Volume: 23, Issue: 14 - 07/31/2025
The two cases in this issue, each involving attempts to settle payment disputes, illustrate some of the pitfalls in administering the process.
In the first, a subcontractor was attempting to obtain final payment, but the prime contractor said the sub had not complied with a condition precedent to payment. The prime later offered to release payment without the precondition. The sub argued the condition had been waived. Meanwhile, the prime contractor said it had merely been an offer in compromise that, when not accepted by the sub, became nonbinding and inadmissible.
In the second, a project owner refused to pay a trade contractor for what the owner deemed deficient work. The contractor filed a mechanic’s lien on the property, and the owner argued the meritless lien prevented the owner from converting its costly construction loan into a long-term mortgage loan. The owner sued the contractor for slander of title.
A prime contractor did not waive a contractual requirement for waiver and release paperwork from its subcontractor despite offering to release final payment without the waivers.
A contractor filed a mechanic’s lien knowing the lien amount exceeded the value of the work performed and would prevent the property owner from converting its construction loan into a long-term mortgage loan. The contractor was liable for slander of title.
Volume: 23, Issue: 13 - 07/17/2025
A party to a construction contract can waive a right by acting in a manner inconsistent with the enforcement of that right. A party can also waive a right by failing to follow contractual requirements for the enforcement of that right. A municipal project owner in Pennsylvania did both.
The owner encouraged a contractor to continue work past the completion deadline and made no mention of assessing the liquidated damages stipulated in the contract. The owner paid the contractor for the continued work with no set-off for liquidated damages. And, the owner failed to comply with the AIA General Conditions that required it to give the contractor written notice of a claim for liquidated damages within 21 days of the initial delay.
The second case in this issue called for the Federal Circuit to review the sufficiency of a contractor claim for constructive acceleration of the work schedule. The contractor failed to prove excusable delay on the schedule’s critical path. The government’s grant of a time extension and partial remission of liquidated damages was not evidence of government fault.
The third case involved compliance with the statutory requirement that an agreement to arbitrate be in writing. When a written contract form was unsigned by either party, did that comply?
A project owner waived its right to liquidated damages by encouraging the contractor to work beyond the schedule’s deadline with no mention of liquidated damages. The owner made progress payments without offsetting liquidated damages and did not assert its claim until after the contractor had completed its work.
A contracting officer’s grant of a time extension and partial release of liquidated damages did not establish excusable delay on the schedule’s critical path. The contractor failed to meet its burden of proof regarding constructive acceleration of the work.

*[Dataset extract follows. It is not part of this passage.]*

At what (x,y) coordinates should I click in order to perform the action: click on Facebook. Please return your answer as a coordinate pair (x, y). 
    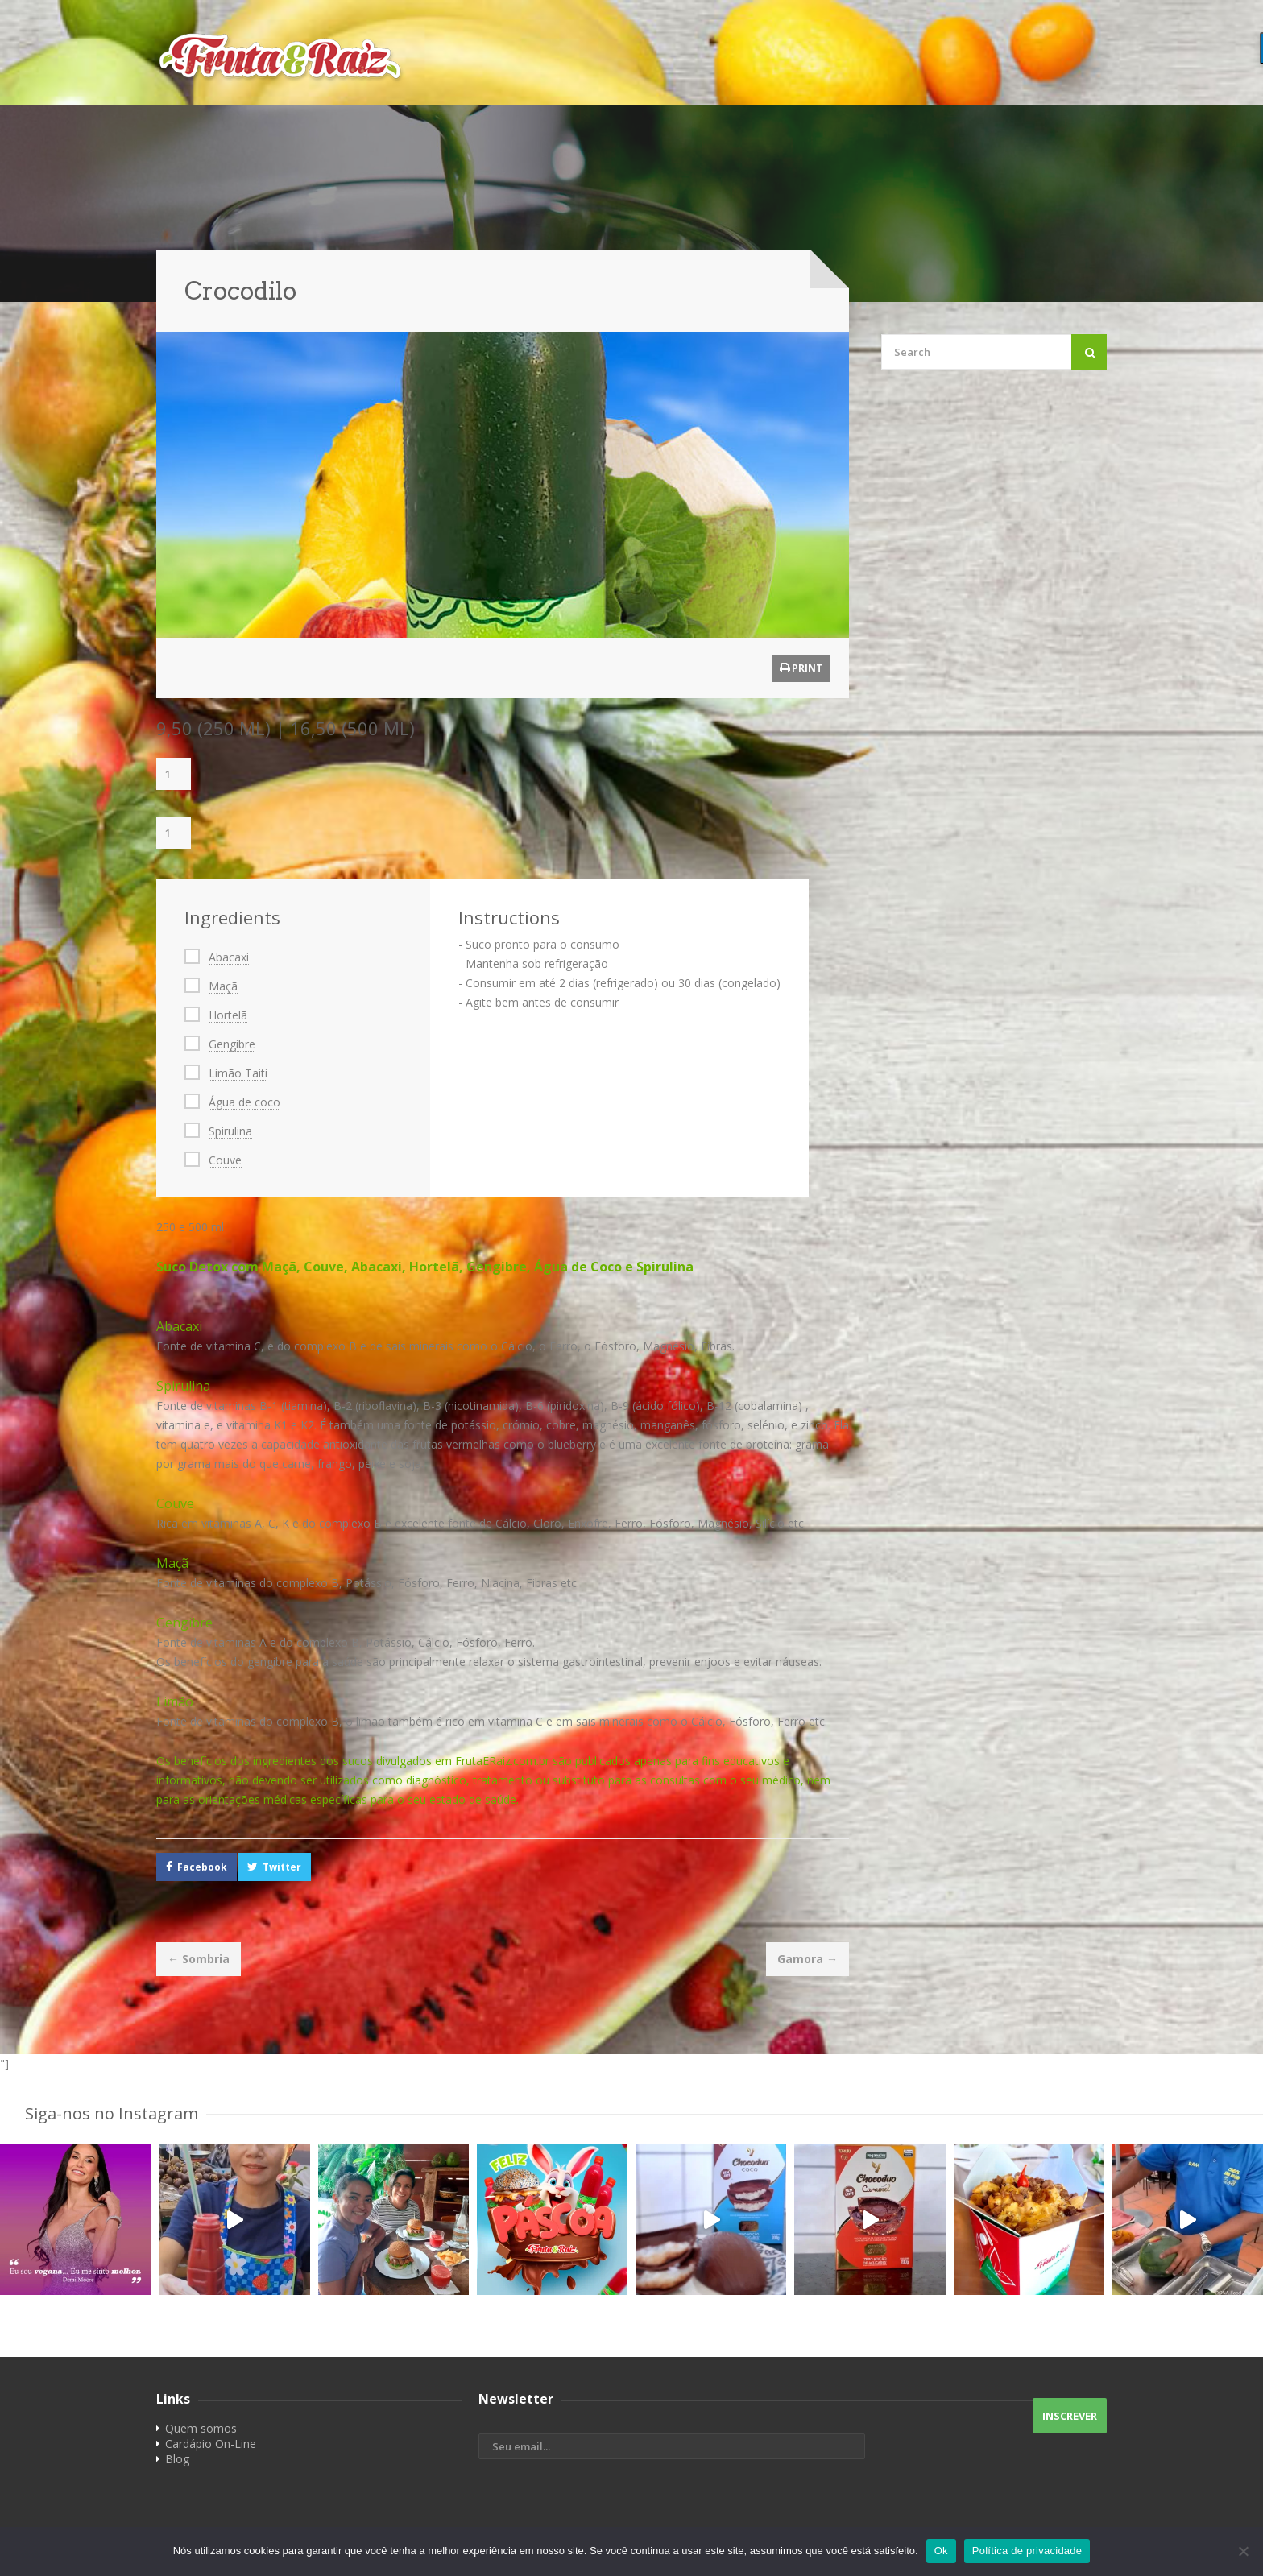
    Looking at the image, I should click on (202, 1867).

A state arbitration statute required a written agreement to arbitrate but said nothing about a signed agreement. An Illinois appellate court, persuaded by federal precedent, held that an unsigned written agreement was sufficient.
Volume: 23, Issue: 12 - 06/30/2025
This article reviews three recent legal decisions addressing construction delays and the enforceability of related contract provisions, including no-damages-for-delay clauses and liquidated damages. The cases highlight how courts interpret delay risks in subcontracting, allocate responsibility in concurrent delay scenarios, and allow dual recovery of disincentives and liquidated damages under federal contracts. Together, the rulings offer important guidance for both owners and contractors on drafting and enforcing delay-related terms in construction agreements.
Both cases in this issue involve the reasonableness of a period of delay. They arise regarding an owner suspension of the work and an exception to the enforceability of a no-damages-for-delay clause.
The federal Suspension of Work clause gives the government the right to suspend work for a “reasonable duration” without any additional compensation to the contractor. Even when a suspension order was clearly justified and expressly contemplated by the contract, the question remained on whether the suspension’s duration became unreasonable.
A well-recognized exception to the enforceability of a no-damages-for-delay clause is delay not contemplated by the parties. Even though delay damages were broadly and effectively disclaimed, the question arose on whether a one-year delay in notice-to-proceed was so unreasonable that it was beyond contemplation.
To the extent government suspensions of work had been consented to by the contractor or clearly contemplated by the terms of the contract, suspensions could not be considered unreasonable and therefore were not compensable.